§ **TASK DESCRIPTION**:
Return exactly the lines of the records below, starting at the line that contains "Infelizmente, perdemos alguns" and ending at the line that contains "fundamental do serviço", with both of those lines kept.

§ **MATERIAL PROVIDED**:
################

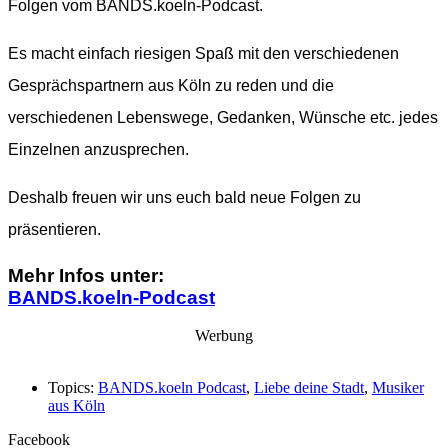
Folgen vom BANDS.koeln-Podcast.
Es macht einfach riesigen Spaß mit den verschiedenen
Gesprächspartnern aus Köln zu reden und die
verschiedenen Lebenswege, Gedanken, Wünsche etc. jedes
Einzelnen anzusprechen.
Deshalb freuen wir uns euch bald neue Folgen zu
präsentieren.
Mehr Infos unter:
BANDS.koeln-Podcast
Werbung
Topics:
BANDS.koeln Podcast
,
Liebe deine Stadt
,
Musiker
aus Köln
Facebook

################

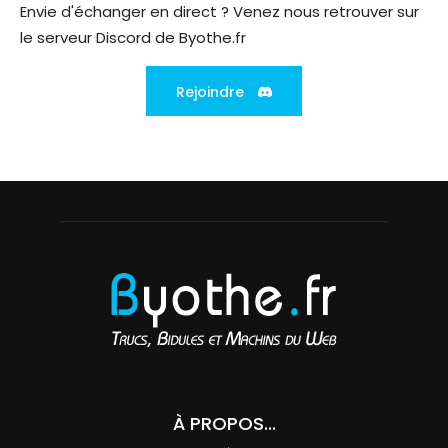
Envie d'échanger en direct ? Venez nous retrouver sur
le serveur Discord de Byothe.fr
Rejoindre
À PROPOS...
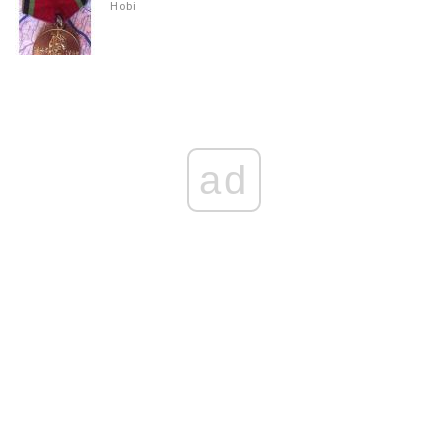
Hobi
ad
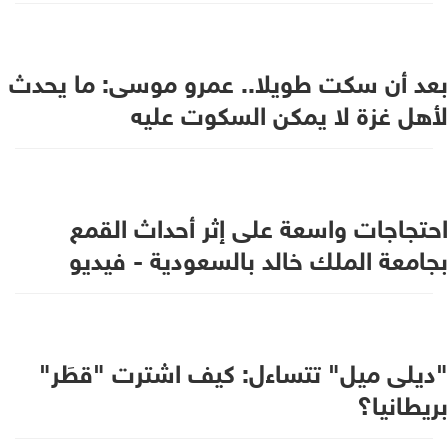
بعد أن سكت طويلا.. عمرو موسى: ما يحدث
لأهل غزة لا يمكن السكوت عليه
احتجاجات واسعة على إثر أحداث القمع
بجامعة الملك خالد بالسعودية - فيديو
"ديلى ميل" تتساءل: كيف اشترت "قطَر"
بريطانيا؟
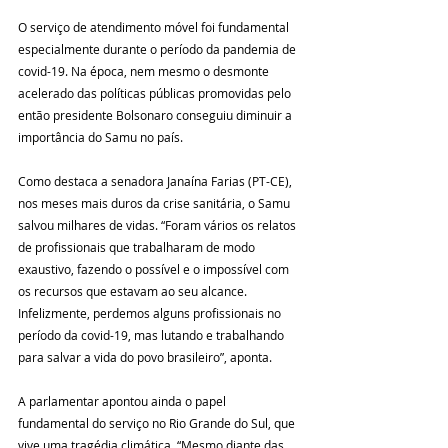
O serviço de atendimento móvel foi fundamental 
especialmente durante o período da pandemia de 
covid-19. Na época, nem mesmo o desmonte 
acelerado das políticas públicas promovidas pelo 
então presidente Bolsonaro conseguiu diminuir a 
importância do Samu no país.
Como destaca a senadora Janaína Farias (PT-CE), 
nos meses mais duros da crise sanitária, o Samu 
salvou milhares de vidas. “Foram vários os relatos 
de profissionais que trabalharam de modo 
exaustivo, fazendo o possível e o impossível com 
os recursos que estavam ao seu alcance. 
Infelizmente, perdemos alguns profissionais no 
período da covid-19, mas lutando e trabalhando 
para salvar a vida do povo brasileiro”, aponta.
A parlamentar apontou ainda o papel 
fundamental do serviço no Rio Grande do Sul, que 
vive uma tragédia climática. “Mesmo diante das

################

§ **SOLUTION FOR THIS TASK**:
Infelizmente, perdemos alguns profissionais no 
período da covid-19, mas lutando e trabalhando 
para salvar a vida do povo brasileiro”, aponta.
A parlamentar apontou ainda o papel 
fundamental do serviço no Rio Grande do Sul, que 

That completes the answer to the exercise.